Mort d'une duchesse
pour
la première fois de la soirée. Penchée en avant, les yeux fixés sur Angelo avec
une expression farouche sur son beau et pâle visage, elle aimantait tous les regards.
— Bandini avait prévu de faire retomber la faute sur
vous. C’est bien là la manigance d’un meurtrier et d’un lâche !
À la façon dont elle cracha ces derniers mots, il était facile
de deviner quelle catégorie elle estimait la pire.
— Il lui fallait bien trouver quelqu’un qui danse, puisque
lui-même en aurait été incapable, reprit-elle d’un ton méprisant. Il fallait
tacher de vin la robe de la duchesse pour l’obliger à se retirer – je
comprends tout à présent – et pouvoir ainsi la tuer !
Se rendant soudain compte de l’attention dont elle était l’objet,
le rouge lui monta aux joues. La veuve Costa, tout en lui tapotant la main, trouva
regrettable qu’un esprit aussi vif ait choisi de prendre le voile ; à en
juger par l’expression des hommes présents, cette fille n’aurait jamais été en
peine de propositions.
— Mais, ma sœur, pourquoi voulait-il la tuer ?
La nonne eut un petit haussement d’épaules, comme pour
signifier qu’il était vain de se demander pourquoi un Bandini voulait tuer. Sigismondo
observait en silence.
— Chacun sait, dit Barley la bouche pleine de navets et
de poireaux braisés, que le duc veut apaiser la querelle des deux familles en
mariant la fille Di Torre au fils Bandini. Ce qui naturellement, ajouta-t-il en
écartant les bras, ne plaît ni aux uns ni aux autres.
Excusez-moi de parler ainsi en votre présence, ma sœur, mais
c’est la haine, et non l’amour, qui fait marcher le monde. Les deux familles
haïssent le duc pour cela. Et ils finiront par causer la ruine de Rocca.

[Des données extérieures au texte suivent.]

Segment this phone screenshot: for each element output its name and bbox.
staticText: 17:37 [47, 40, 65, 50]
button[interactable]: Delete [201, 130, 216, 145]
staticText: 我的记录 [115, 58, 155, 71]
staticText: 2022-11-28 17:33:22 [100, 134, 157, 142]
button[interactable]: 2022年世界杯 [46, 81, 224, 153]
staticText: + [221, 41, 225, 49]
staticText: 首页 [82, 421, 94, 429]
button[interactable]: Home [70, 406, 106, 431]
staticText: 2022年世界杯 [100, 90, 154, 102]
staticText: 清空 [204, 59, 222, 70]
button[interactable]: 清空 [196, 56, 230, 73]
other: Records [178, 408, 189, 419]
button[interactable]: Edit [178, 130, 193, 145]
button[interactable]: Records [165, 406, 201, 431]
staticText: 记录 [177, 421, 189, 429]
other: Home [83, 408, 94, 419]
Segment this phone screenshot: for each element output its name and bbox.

— Mais pourquoi tuer la pauvre duchesse ? insista
la veuve.
— C’est tout simple, répliqua Barley en postillonnant
du navet et en s’essuyant la bouche d’un revers de main. C’est une vengeance. On
peut faire mal à un homme sans le frapper dans sa chair. Car à présent, tout le
monde à Rocca dit…
— … que c’est lui l’assassin, compléta Sigismondo qui s’était
levé pour resservir du vin.
Barley pointa sa cuillère sur lui.
— Tu l’as entendu comme moi. On en parle à voix basse, n’empêche
que c’est ce qui se dit.
— Mais elle n’a pas pu être tuée à la fois par Leandro
Bandini et par le duc, remarqua la veuve avec une certaine impatience.

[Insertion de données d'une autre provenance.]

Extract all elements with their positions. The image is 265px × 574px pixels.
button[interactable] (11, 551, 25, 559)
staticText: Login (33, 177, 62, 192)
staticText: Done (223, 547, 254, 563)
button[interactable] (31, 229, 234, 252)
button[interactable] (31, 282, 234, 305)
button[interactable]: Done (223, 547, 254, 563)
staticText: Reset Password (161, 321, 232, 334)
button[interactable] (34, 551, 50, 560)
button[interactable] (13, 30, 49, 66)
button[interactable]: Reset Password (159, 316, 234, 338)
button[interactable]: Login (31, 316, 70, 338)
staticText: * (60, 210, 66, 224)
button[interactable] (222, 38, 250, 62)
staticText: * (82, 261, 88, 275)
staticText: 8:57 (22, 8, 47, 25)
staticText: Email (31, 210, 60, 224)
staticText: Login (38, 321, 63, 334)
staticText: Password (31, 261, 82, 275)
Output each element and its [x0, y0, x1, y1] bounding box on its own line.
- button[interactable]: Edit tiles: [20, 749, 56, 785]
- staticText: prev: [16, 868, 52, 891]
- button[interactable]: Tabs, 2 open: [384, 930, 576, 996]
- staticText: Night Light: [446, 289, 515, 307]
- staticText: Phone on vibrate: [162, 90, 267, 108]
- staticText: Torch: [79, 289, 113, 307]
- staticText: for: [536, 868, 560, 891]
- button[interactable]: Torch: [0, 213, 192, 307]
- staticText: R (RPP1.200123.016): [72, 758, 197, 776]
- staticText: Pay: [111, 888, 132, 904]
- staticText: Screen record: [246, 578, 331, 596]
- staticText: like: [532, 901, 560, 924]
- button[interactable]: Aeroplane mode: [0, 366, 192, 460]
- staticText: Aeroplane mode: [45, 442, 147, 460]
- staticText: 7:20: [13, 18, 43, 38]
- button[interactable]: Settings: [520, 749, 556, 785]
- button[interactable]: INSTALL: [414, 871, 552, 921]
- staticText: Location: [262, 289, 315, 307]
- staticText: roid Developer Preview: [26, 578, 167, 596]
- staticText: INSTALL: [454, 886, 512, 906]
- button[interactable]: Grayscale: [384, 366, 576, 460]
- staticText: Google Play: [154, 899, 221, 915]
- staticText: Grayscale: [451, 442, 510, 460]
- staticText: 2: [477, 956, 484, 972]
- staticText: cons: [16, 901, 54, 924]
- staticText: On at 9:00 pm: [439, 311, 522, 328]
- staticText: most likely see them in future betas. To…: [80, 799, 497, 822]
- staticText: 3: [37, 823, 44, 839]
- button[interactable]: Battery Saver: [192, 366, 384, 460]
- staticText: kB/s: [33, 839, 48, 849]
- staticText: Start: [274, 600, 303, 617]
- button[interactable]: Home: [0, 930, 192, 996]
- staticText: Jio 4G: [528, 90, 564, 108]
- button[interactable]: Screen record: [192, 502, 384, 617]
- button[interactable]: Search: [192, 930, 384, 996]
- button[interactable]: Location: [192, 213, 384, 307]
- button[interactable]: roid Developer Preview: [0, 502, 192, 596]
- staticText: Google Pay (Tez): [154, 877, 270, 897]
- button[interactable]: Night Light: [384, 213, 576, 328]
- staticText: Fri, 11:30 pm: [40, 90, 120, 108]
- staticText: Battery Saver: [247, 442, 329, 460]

— Ma chère dame, fit Barley, l’ours patient, quand vous
êtes duc, vous ne pouvez pas tuer votre femme comme ça, pfuitt ! Elle a
une famille, elle est de noble lignée. Les ducs ont besoin de boucs émissaires.

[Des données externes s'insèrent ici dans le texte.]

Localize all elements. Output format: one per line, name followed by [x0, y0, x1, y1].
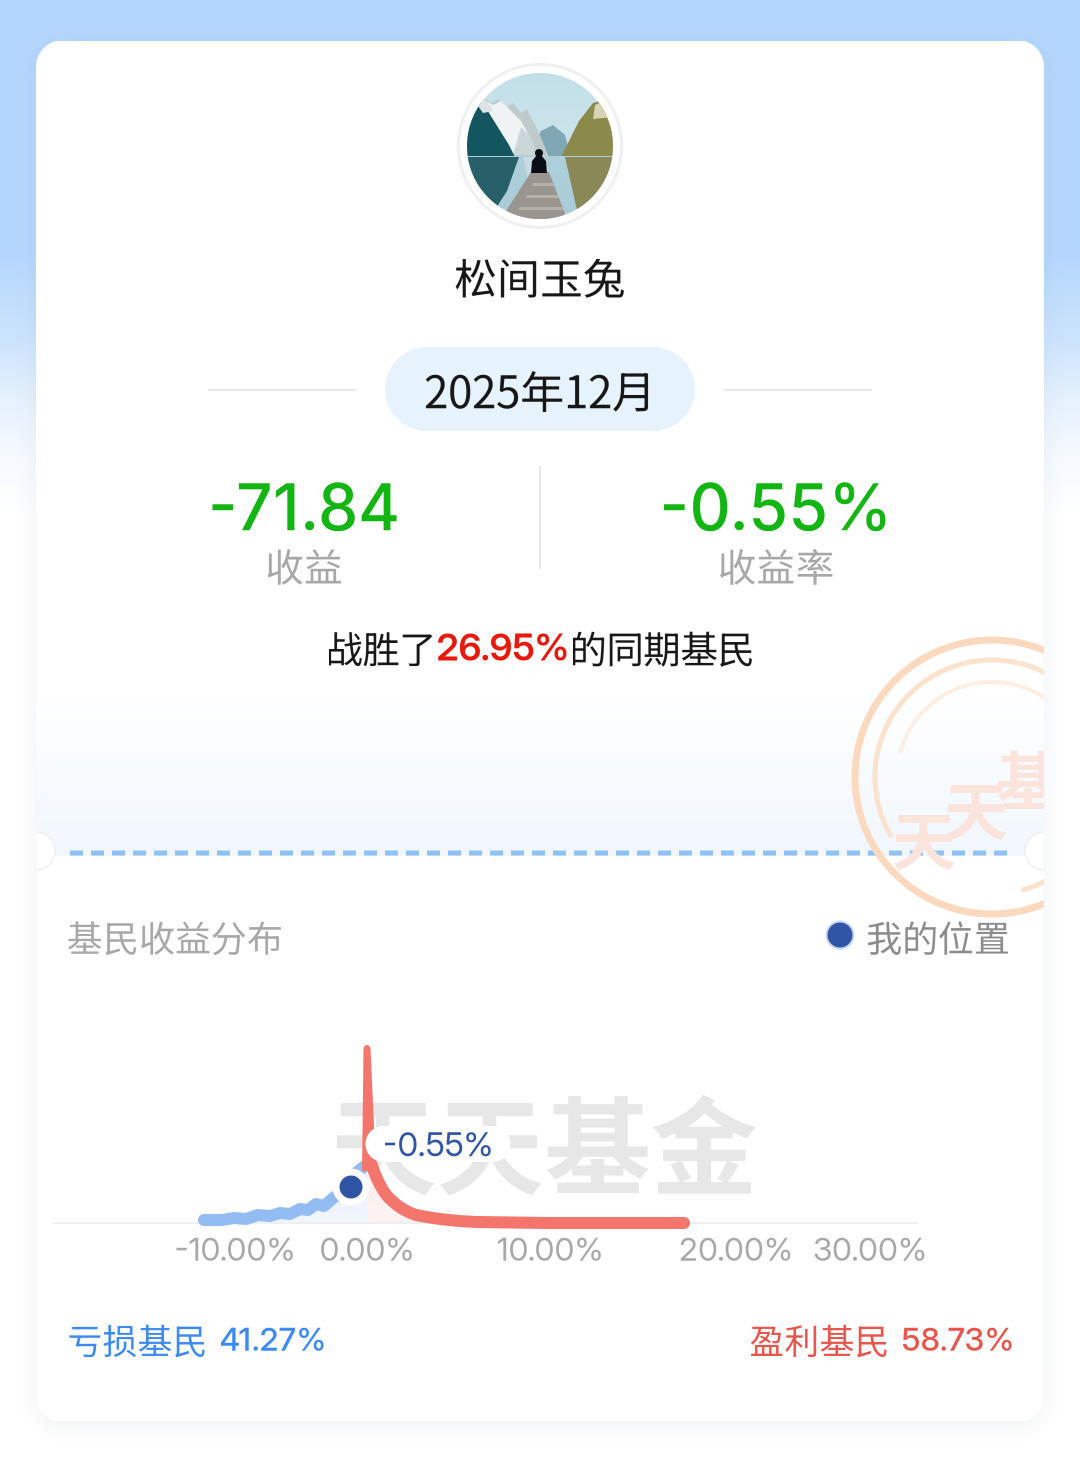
staticText: 战胜了 [326, 620, 436, 674]
staticText: 26.95% [436, 624, 570, 670]
staticText: 58.73% [902, 1320, 1014, 1358]
staticText: 收益率 [718, 537, 834, 593]
staticText: 2025年12月 [424, 357, 656, 421]
staticText: 收益 [265, 537, 343, 593]
staticText: 天天基金 [330, 1063, 758, 1217]
staticText: -0.55% [660, 468, 892, 546]
staticText: 亏损基民 [68, 1314, 208, 1364]
staticText: -0.55% [382, 1124, 494, 1164]
staticText: 基民收益分布 [67, 910, 283, 962]
staticText: -10.00% [174, 1230, 296, 1268]
staticText: 10.00% [496, 1230, 604, 1268]
staticText: 的同期基民 [570, 620, 754, 674]
staticText: 我的位置 [866, 910, 1010, 962]
staticText: 天 [944, 761, 1008, 853]
staticText: 0.00% [320, 1230, 414, 1268]
staticText: 基 [996, 731, 1060, 823]
staticText: -71.84 [208, 468, 400, 546]
staticText: 天 [892, 791, 956, 883]
staticText: 41.27% [220, 1320, 326, 1358]
button[interactable]: 松间玉兔 [36, 40, 1044, 1422]
staticText: 松间玉兔 [454, 245, 626, 307]
staticText: 盈利基民 [750, 1314, 890, 1364]
staticText: 30.00% [813, 1230, 927, 1268]
staticText: 20.00% [679, 1230, 793, 1268]
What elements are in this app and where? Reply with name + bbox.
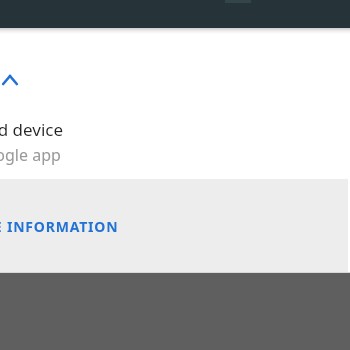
staticText: MORE INFORMATION (0, 217, 119, 236)
button[interactable]: MORE INFORMATION (0, 207, 306, 245)
staticText: Google app (0, 144, 61, 166)
staticText: Find device (0, 118, 64, 141)
button[interactable]: Collapse (0, 56, 34, 104)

— Ça n’a pas de sens. D’une part vous dites que c’est
le fils Bandini qui l’a tuée parce que l’idée d’épouser la fille Di Torre lui
répugne – c’est bien cela ? – et l’instant d’après vous affirmez que
c’est le duc. Dans ce cas, l’homme qui a engagé votre ami Angelo travaillait-il
pour lui ?
— Ce que j’aimerais savoir, fit la voix grave de Sigismondo
en contrepoint au contralto de la veuve, c’est pourquoi tu as dit que j’avais
trahi le duc. Est-ce pour cette raison qu’on t’a engagé pour me tuer ?
Il croisa les bras sur la table et regarda Barley par en dessous.
La belle-sœur, que les attentions d’Angelo, soucieux que son verre soit
toujours plein, avaient agréablement enivrée, porta les mains à sa poitrine en
priant pour que ces deux hommes redoutables n’entament pas un nouveau combat.
— Celui qui m’a engagé m’en a dit plus que je n’avais
besoin de savoir. Tout ce qu’il me faut, c’est un nom et de l’argent – ou
une description approximative si on ne connaît pas le nom de la personne. Mais,
vous savez, ces gens veulent être en paix avec leur conscience, alors ils se
croient obligés de vous donner les raisons qui les font agir comme ils le font.
Barley eut un gloussement indulgent et but une gorgée de vin.
— Ainsi, le duc aurait révélé ses secrets à ce Sigismondo
au crâne rasé, et celui-ci a couru se mettre au service des Bandini…
— Des Bandini ! s’écria la nonne en se
levant aussitôt.
— Du calme, fit Sigismondo en la forçant à se rasseoir
avant de secouer la tête. Barley est en train de nous expliquer les prétextes
invoqués par cet homme. Celui qui veut ma mort n’a pas forcément dit la vérité.